Business

For Sale: 3 Blogs, Barely Used; Seller Highly Motivated

Gawker Media, one of the most recognized blog networks, announced the sale of three properties — including political blog Wonkette — as Publisher Nick Denton tries to bolster the company in preparation for an online advertising slowdown.

Throughout the past several years, Gawker Media has made waves with its aggressive move into niche publishing and a business model built upon multiple daily posts that chase traffic spikes from the fickle world of Web readers.

Tough Going

The last few years have been tumultuous for Gawker, with several blogs shuttering and editors shuffling in and out; however, Denton has continued to grow his properties.

This week marked a turning point for the company. Denton announced the sale of Wonkette, arguably its most well-known blog, along with music blog Idolator and urban travel blog Gridskipper via a company-wide e-mail, which promptly made the rounds through the blogosphere after the eponymous Gawker.com published its contents.

While the company hasn’t disclosed the financial terms of the deal, Denton said the sell-off was part of his strategy to better position the business of the entire blog network.

“Well, since the end of last year, we’ve been expecting a downturn,” Denton wrote in his company-wide e-mail published on Gawker. “Scratch that: Since the middle of 2006, when we sold off Screenhead, shuttered Sploid and declared we were ‘hunkering down,’ we’ve been waiting for the Internet bubble to burst. No, really, this time. And, even if not, better safe than sorry; and better too early than too late.”

Content Decline

Denton’s defensive position may seem odd considering the tremendous growth in online advertising throughout the last few years. Revenues reached US$21 billion in 2007, a 25 percent growth from 2006,according to the Internet Advertising Bureau, and the $5.9 billion spend in the fourth quarter of last year was the largest quarterly intake on record.

It’s more likely that Denton has his eyes on a collapsing blog and content market, which is quickly becoming overrun with new content and new aggregation systems, said Richard Laermer, author of2011: Trendspotting, a book that traces the development of online trends.

The future isn’t in content creation, but intelligent content aggregation, Laermer told the E-Commerce Times. With an explosion of audio and video content hitting the Web, people are searching for meaningful aggregation systems that pull the best content — not necessarily the best brand — into one centralized location.

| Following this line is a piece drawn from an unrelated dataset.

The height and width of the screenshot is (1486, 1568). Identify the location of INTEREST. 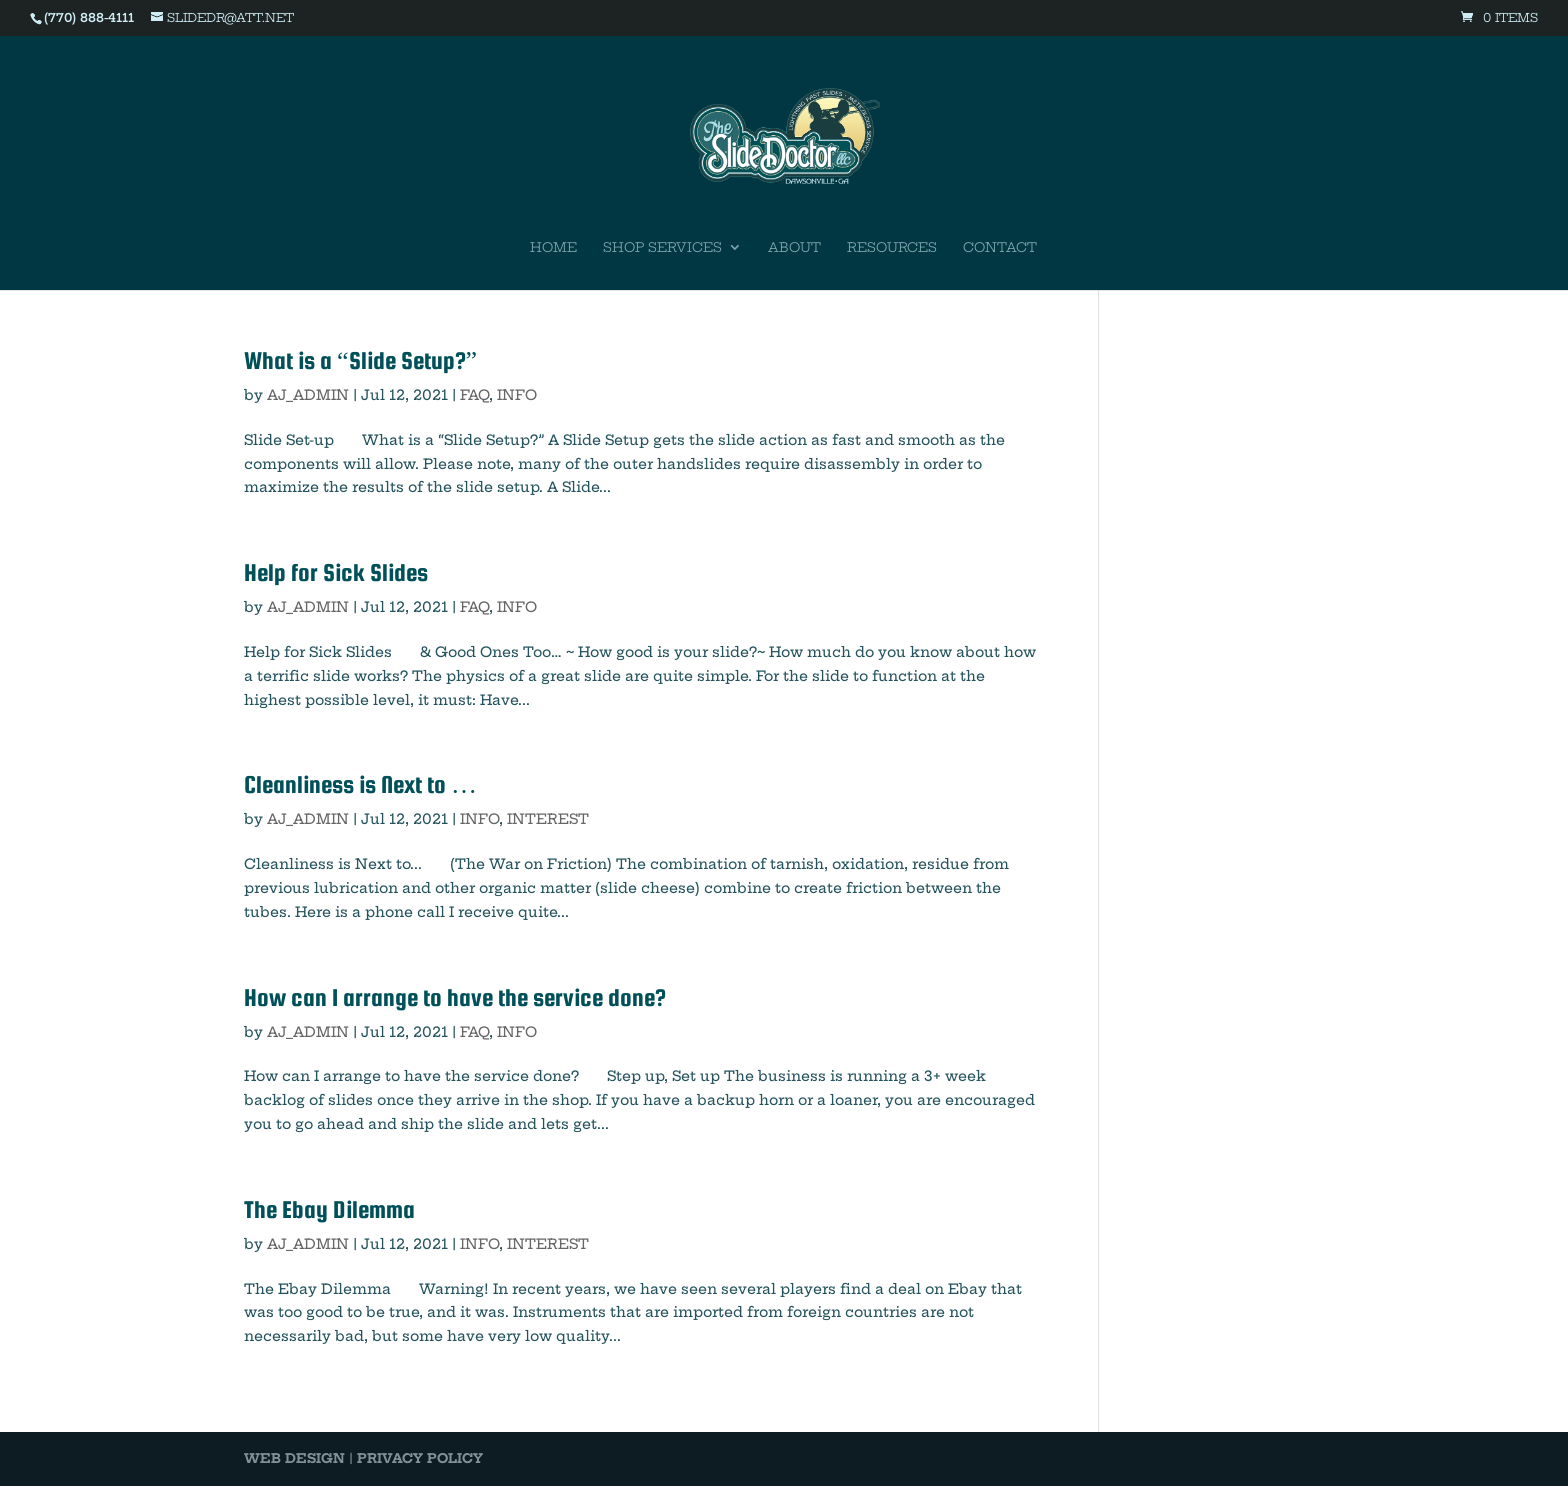 (548, 819).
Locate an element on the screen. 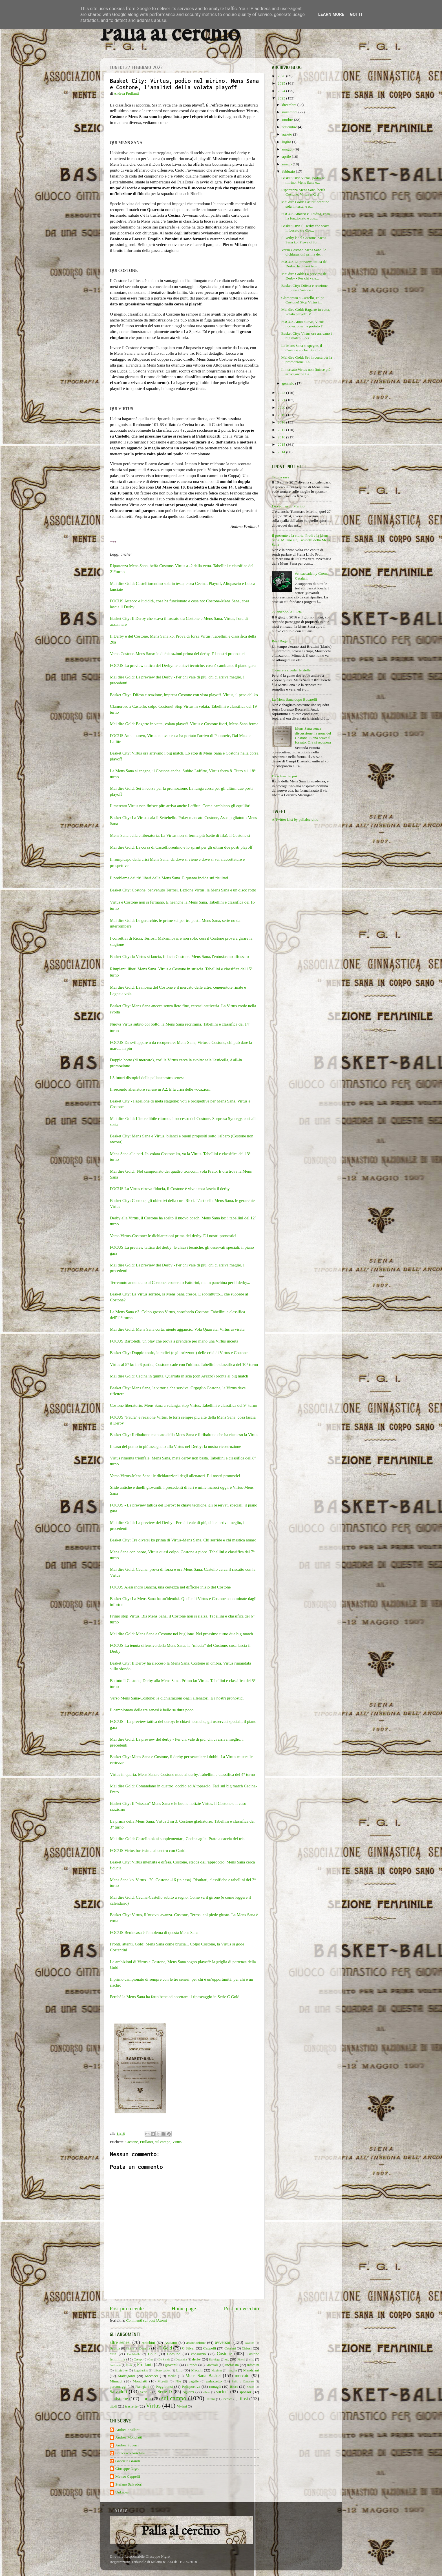  Mai dire Gold: Mens Sana e Costone nel buglione. Nel prossimo turno due big match is located at coordinates (182, 1634).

Denton’s sale, Laermer said, is simply a move anticipating a Web where brand matters far less than substance.

“People are getting sick of the posing online,” Laermer said. “The truth is that people want reported information, even if its done in opinion. If they can read it without scrolling, even better. If you’re a blogger who waxes about how great you are, that time is coming to a close.”

New Models

Smart companies will develop sophisticated aggregation sites that combine the intelligence of its editors with the aggregation power of software to build content-specific sites that pull the best information published that day, Laermer said.

That will punch a major hole in content-side advertising, whether its Gawker or The New York Times; however, it creates a tremendous opportunity for aggregators — and readers. The end result, Laermer said, will fall somewhere between the personality-driven Alltop aggregation site and the technology-driven Google News site.

“You won’t go to a brand,” Laermer said. “You’ll go to the clearinghouse that you choose. If there are 10,000 interesting blogs about technology, instead of going to one of 10,000, you’ll go to a place that itemize information in a way that makes sense.”